Jonita Ruth Bonham-Bovée, a hero of the Korean War, became the first woman to be awarded the Distinguished Flying Cross.
Bonham was born on April 2, 1922, in Bennington, Oklahoma, and joined the Army Air Corps, where she was commissioned a 2nd Lieutenant in the Medical Corps. She served in the Philippines and Japan after World War II, and then returned to the United States, resigning from active military duty. When the Korean War broke out she rejoined the military, this time as a 1st Lieutenant in the United States Air Force. Bonham logged 245 flight hours and helped in the evacuation of over 600 wounded men.

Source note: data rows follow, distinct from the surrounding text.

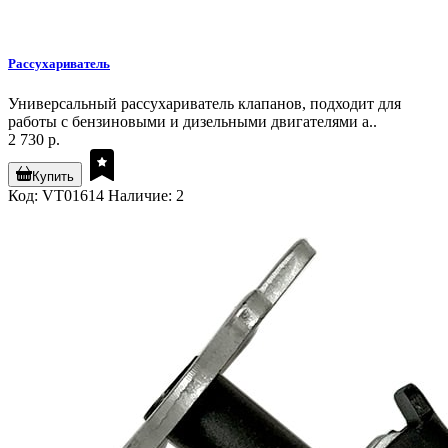
Рассухариватель
Универсальный рассухариватель клапанов, подходит для
работы с бензиновыми и дизельными двигателями а..
2 730 р.
Купить
Код: VT01614
Наличие: 2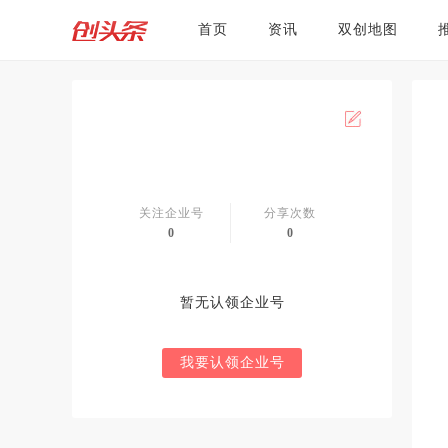
首页
资讯
双创地图
关注企业号
分享次数
0
0
暂无认领企业号
我要认领企业号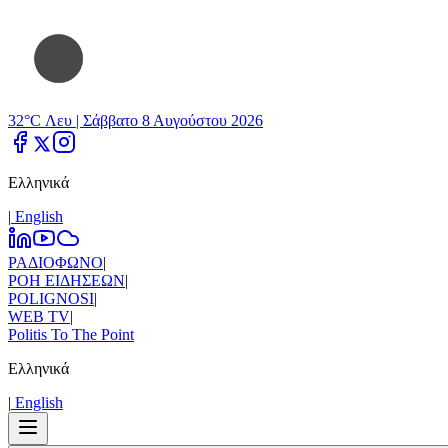
32°C Λευ |
Σάββατο 8 Αυγούστου 2026
Ελληνικά
|
Εnglish
ΡΑΔΙΟΦΩΝΟ
|
ΡΟΗ ΕΙΔΗΣΕΩΝ
|
POLIGNOSI
|
WEB TV
|
Politis To The Point
Ελληνικά
|
Εnglish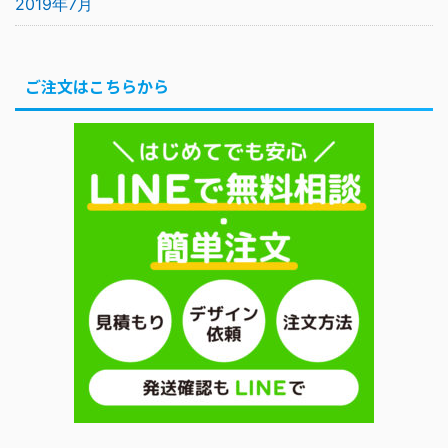
2019年7月
ご注文はこちらから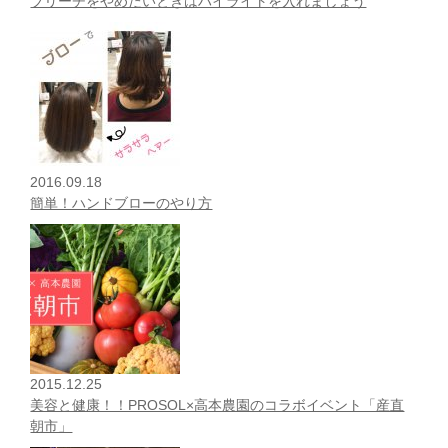
ブリーチをやめたいときはハイライトを入れましょう
2016.09.18
簡単！ハンドブローのやり方
2015.12.25
美容と健康！！PROSOL×高本農園のコラボイベント「産直
朝市」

On September 26, 1950, she was serving as a flight nurse with another nurse, Vera Brown, in a C54 cargo plane that had been converted into an emergency hospital. Bonham and Brown were two of three medical team members on the flight that day she learned that she was needed for an immediate evacuation flight. The weather was severe, but the medical crew, along with about 40 soldiers, boarded the Douglas C-54 Skymaster that was bound for Kimpo Air Base near Seoul, South Korea. The plan was to drop the soldiers off at the base and evacuate more wounded men. About a half-mile from shore the plane stalled, descended, and slammed into the Sea of Japan, breaking into three pieces and sinking.
Bonham, who was completely submerged in the aircraft, managed to fight her way to the surface, where she found herself swimming for her life in a sea churned up by high winds. She hung onto a floating barracks bag until she was able to grab a life raft rope. She stayed in the water, grabbing other survivors and guiding them to the rope. It was not until 17 of them were safe that she allowed herself to be pulled into one of two available rafts.
Once rescued, Bonham spent nine months in the hospital recovering from a broken cheekbone, skull fracture, broken shoulder and broken left wrist. She later became the first female recipient of the Distinguished Flying Cross and was promoted to Captain.